**DATA EXCERPTS**
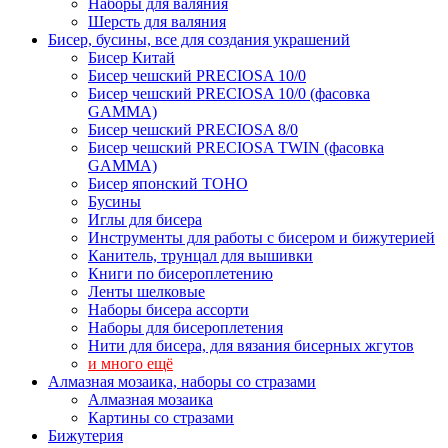
Наборы для валяния
Шерсть для валяния
Бисер, бусины, все для создания украшений
Бисер Китай
Бисер чешский PRECIOSA 10/0
Бисер чешский PRECIOSA 10/0 (фасовка
GAMMA)
Бисер чешский PRECIOSA 8/0
Бисер чешский PRECIOSA TWIN (фасовка
GAMMA)
Бисер японский TOHO
Бусины
Иглы для бисера
Инструменты для работы с бисером и бижутерией
Канитель, трунцал для вышивки
Книги по бисероплетению
Ленты шелковые
Наборы бисера ассорти
Наборы для бисероплетения
Нити для бисера, для вязания бисерных жгутов
и много ещё
Алмазная мозаика, наборы со стразами
Алмазная мозаика
Картины co стразами
Бижутерия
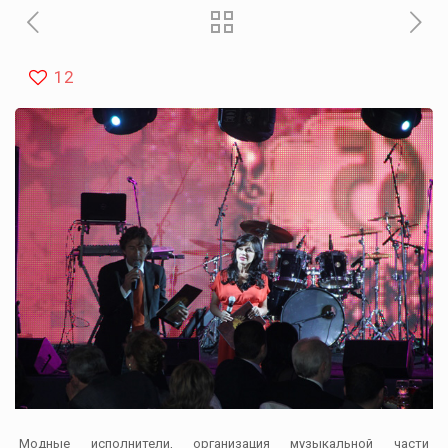
12
Модные исполнители, организация музыкальной части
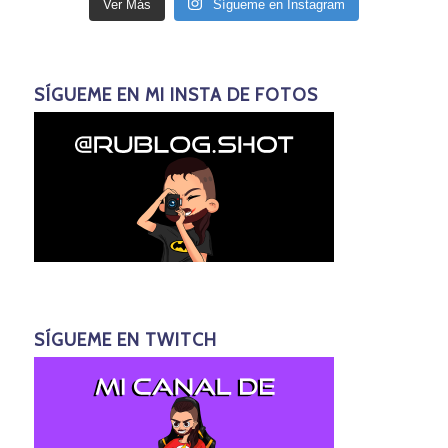
Ver Más
Sígueme en Instagram
SÍGUEME EN MI INSTA DE FOTOS
SÍGUEME EN TWITCH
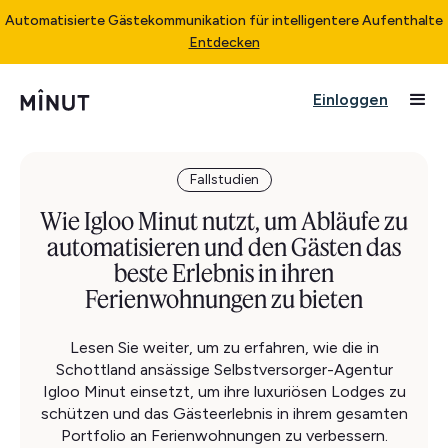
Automatisierte Gästekommunikation für intelligentere Aufenthalte
Entdecken
Einloggen
Fallstudien
Wie Igloo Minut nutzt, um Abläufe zu
automatisieren und den Gästen das
beste Erlebnis in ihren
Ferienwohnungen zu bieten
Lesen Sie weiter, um zu erfahren, wie die in
Schottland ansässige Selbstversorger-Agentur
Igloo Minut einsetzt, um ihre luxuriösen Lodges zu
schützen und das Gästeerlebnis in ihrem gesamten
Portfolio an Ferienwohnungen zu verbessern.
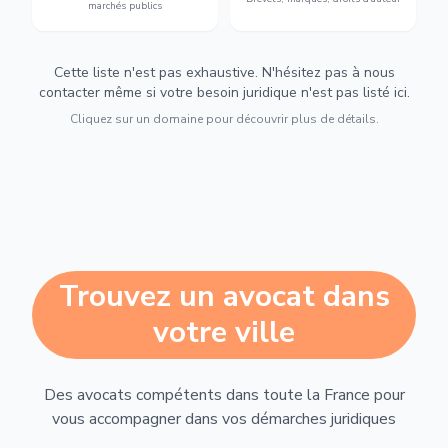
marchés publics
Cette liste n'est pas exhaustive. N'hésitez pas à nous
contacter même si votre besoin juridique n'est pas listé ici.
Cliquez sur un domaine pour découvrir plus de détails.
Trouvez un avocat dans
votre ville
Des avocats compétents dans toute la France pour
vous accompagner dans vos démarches juridiques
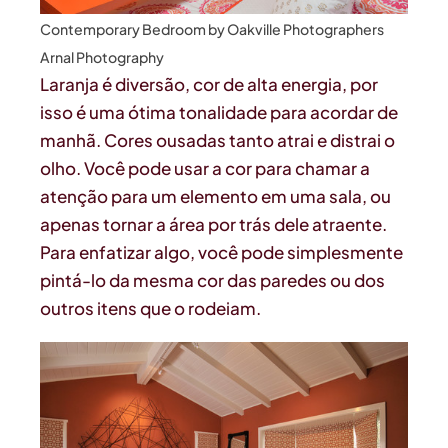
Contemporary Bedroom
by
Oakville Photographers
Arnal Photography
Laranja é diversão, cor de alta energia, por
isso é uma ótima tonalidade para acordar de
manhã. Cores ousadas tanto atrai e distrai o
olho. Você pode usar a cor para chamar a
atenção para um elemento em uma sala, ou
apenas tornar a área por trás dele atraente.
Para enfatizar algo, você pode simplesmente
pintá-lo da mesma cor das paredes ou dos
outros itens que o rodeiam.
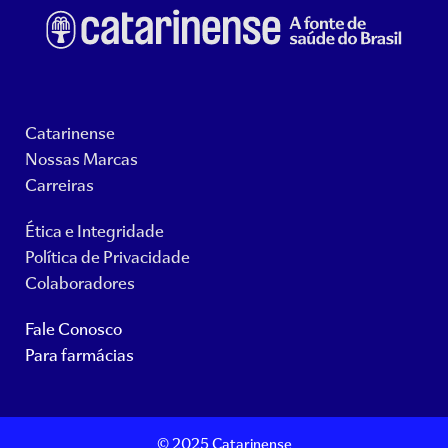
Catarinense
Nossas Marcas
Carreiras
Ética e Integridade
Política de Privacidade
Colaboradores
Fale Conosco
Para farmácias
© 2025 Catarinense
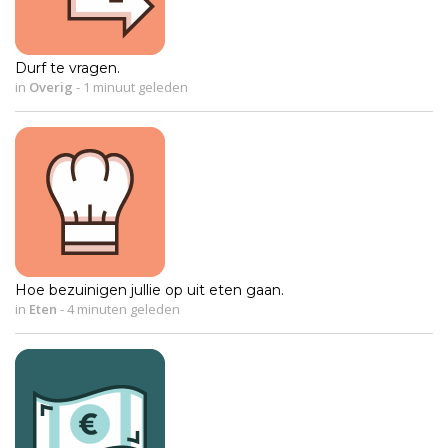
Durf te vragen.
in
Overig
-
1 minuut geleden
Hoe bezuinigen jullie op uit eten gaan.
in
Eten
-
4 minuten geleden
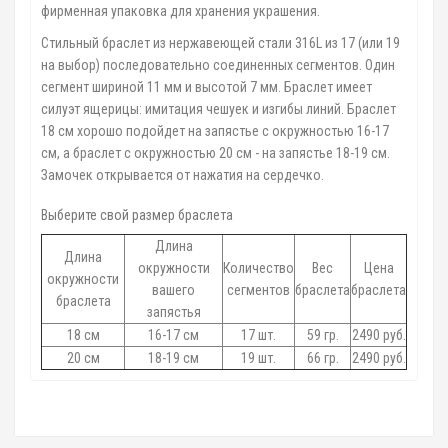
фирменная упаковка для хранения украшения.
Стильный браслет из нержавеющей стали 316L из 17 (или 19
на выбор) последовательно соединенных сегментов. Один
сегмент шириной 11 мм и высотой 7 мм. Браслет имеет
силуэт ящерицы: имитация чешуек и изгибы линий. Браслет
18 см хорошо подойдет на запястье с окружностью 16-17
см, а браслет с окружностью 20 см - на запястье 18-19 см.
Замочек открывается от нажатия на сердечко.
Выберите свой размер браслета
Длина
Длина
окружности
Количество
Вес
Цена
окружности
вашего
сегментов
браслета
браслета
браслета
запястья
18 см
16-17 см
17 шт.
59 гр.
2490 руб.
20 см
18-19 см
19 шт.
66 гр.
2490 руб.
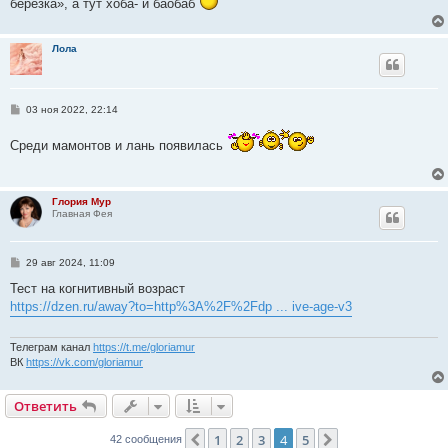
березка», а тут хоба- и баобаб
и
е
Лола
С
03 ноя 2022, 22:14
о
о
Среди мамонтов и лань появилась
б
щ
е
н
и
Глория Мур
е
Главная Фея
С
29 авг 2024, 11:09
о
о
Тест на когнитивный возраст
б
https://dzen.ru/away?to=http%3A%2F%2Fdp ... ive-age-v3
щ
е
н
и
Телеграм канал
https://t.me/gloriamur
е
ВК
https://vk.com/gloriamur
Ответить
1
2
3
4
5
Пред.
След.
42 сообщения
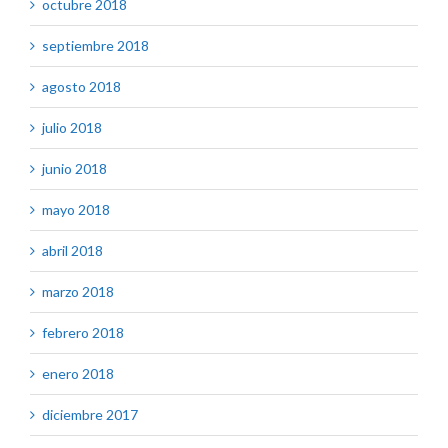
octubre 2018
septiembre 2018
agosto 2018
julio 2018
junio 2018
mayo 2018
abril 2018
marzo 2018
febrero 2018
enero 2018
diciembre 2017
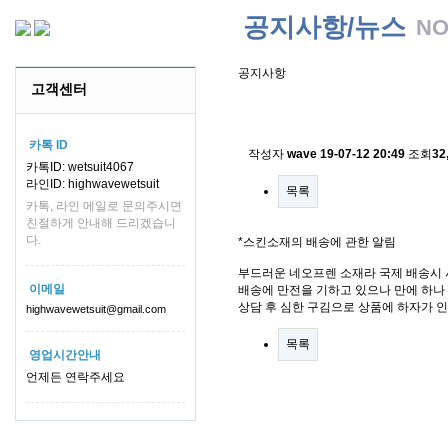
공지사항/뉴스
NO
공지사항
고객센터
스킨소재의 배송에 관한 
카톡 ID
작성자
wave
19-07-12 20:49
조회
32
카톡ID: wetsuit4067
라인ID: highwavewetsuit
목록
카톡, 라인 메일로 문의주시면
친절하게 안내해 드리겠습니
다.
*스킨소재의 배송에 관한 알림
부드러운 네오프렌 소재라 국제 배송시 
이메일
배송에 만전을 기하고 있으나 만에 하나 
상담 후 심한 구김으로 상품에 하자가 
highwavewetsuit@gmail.com
목록
영업시간안내
언제든 연락주세요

**REQUIRED WORK**
Output all of the data above exactly; no pictures should appear.

**WRITTEN RESPONSE**
Наборы для валяния
Шерсть для валяния
Бисер, бусины, все для создания украшений
Бисер Китай
Бисер чешский PRECIOSA 10/0
Бисер чешский PRECIOSA 10/0 (фасовка
GAMMA)
Бисер чешский PRECIOSA 8/0
Бисер чешский PRECIOSA TWIN (фасовка
GAMMA)
Бисер японский TOHO
Бусины
Иглы для бисера
Инструменты для работы с бисером и бижутерией
Канитель, трунцал для вышивки
Книги по бисероплетению
Ленты шелковые
Наборы бисера ассорти
Наборы для бисероплетения
Нити для бисера, для вязания бисерных жгутов
и много ещё
Алмазная мозаика, наборы со стразами
Алмазная мозаика
Картины co стразами
Бижутерия
12
Модные исполнители, организация музыкальной части
Ver Más
Sígueme en Instagram
SÍGUEME EN MI INSTA DE FOTOS
SÍGUEME EN TWITCH
Automatisierte Gästekommunikation für intelligentere Aufenthalte
Entdecken
Einloggen
Fallstudien
Wie Igloo Minut nutzt, um Abläufe zu
automatisieren und den Gästen das
beste Erlebnis in ihren
Ferienwohnungen zu bieten
Lesen Sie weiter, um zu erfahren, wie die in
Schottland ansässige Selbstversorger-Agentur
Igloo Minut einsetzt, um ihre luxuriösen Lodges zu
schützen und das Gästeerlebnis in ihrem gesamten
Portfolio an Ferienwohnungen zu verbessern.
marchés publics
Cette liste n'est pas exhaustive. N'hésitez pas à nous
contacter même si votre besoin juridique n'est pas listé ici.
Cliquez sur un domaine pour découvrir plus de détails.
Trouvez un avocat dans
votre ville
Des avocats compétents dans toute la France pour
vous accompagner dans vos démarches juridiques
Contemporary Bedroom
by
Oakville Photographers
Arnal Photography
Laranja é diversão, cor de alta energia, por
isso é uma ótima tonalidade para acordar de
manhã. Cores ousadas tanto atrai e distrai o
olho. Você pode usar a cor para chamar a
atenção para um elemento em uma sala, ou
apenas tornar a área por trás dele atraente.
Para enfatizar algo, você pode simplesmente
pintá-lo da mesma cor das paredes ou dos
outros itens que o rodeiam.
Catarinense
Nossas Marcas
Carreiras
Ética e Integridade
Política de Privacidade
Colaboradores
Fale Conosco
Para farmácias
© 2025 Catarinense
Durf te vragen.
in
Overig
-
1 minuut geleden
Hoe bezuinigen jullie op uit eten gaan.
in
Eten
-
4 minuten geleden
фирменная упаковка для хранения украшения.
Стильный браслет из нержавеющей стали 316L из 17 (или 19
на выбор) последовательно соединенных сегментов. Один
сегмент шириной 11 мм и высотой 7 мм. Браслет имеет
силуэт ящерицы: имитация чешуек и изгибы линий. Браслет
18 см хорошо подойдет на запястье с окружностью 16-17
см, а браслет с окружностью 20 см - на запястье 18-19 см.
Замочек открывается от нажатия на сердечко.
Выберите свой размер браслета
Длина
Длина
окружности
Количество
Вес
Цена
окружности
вашего
сегментов
браслета
браслета
браслета
запястья
18 см
16-17 см
17 шт.
59 гр.
2490 руб.
20 см
18-19 см
19 шт.
66 гр.
2490 руб.
березка», а тут хоба- и баобаб
и
е
Лола
С
03 ноя 2022, 22:14
о
о
Среди мамонтов и лань появилась
б
щ
е
н
и
Глория Мур
е
Главная Фея
С
29 авг 2024, 11:09
о
о
Тест на когнитивный возраст
б
https://dzen.ru/away?to=http%3A%2F%2Fdp ... ive-age-v3
щ
е
н
и
Телеграм канал
https://t.me/gloriamur
е
ВК
https://vk.com/gloriamur
Ответить
1
2
3
4
5
Пред.
След.
42 сообщения
octubre 2018
septiembre 2018
agosto 2018
julio 2018
junio 2018
mayo 2018
abril 2018
marzo 2018
febrero 2018
enero 2018
diciembre 2017
공지사항/뉴스
NO
공지사항
고객센터
스킨소재의 배송에 관한 
카톡 ID
작성자
wave
19-07-12 20:49
조회
32
카톡ID: wetsuit4067
라인ID: highwavewetsuit
목록
카톡, 라인 메일로 문의주시면
친절하게 안내해 드리겠습니
다.
*스킨소재의 배송에 관한 알림
부드러운 네오프렌 소재라 국제 배송시 
이메일
배송에 만전을 기하고 있으나 만에 하나 
상담 후 심한 구김으로 상품에 하자가 
highwavewetsuit@gmail.com
목록
영업시간안내
언제든 연락주세요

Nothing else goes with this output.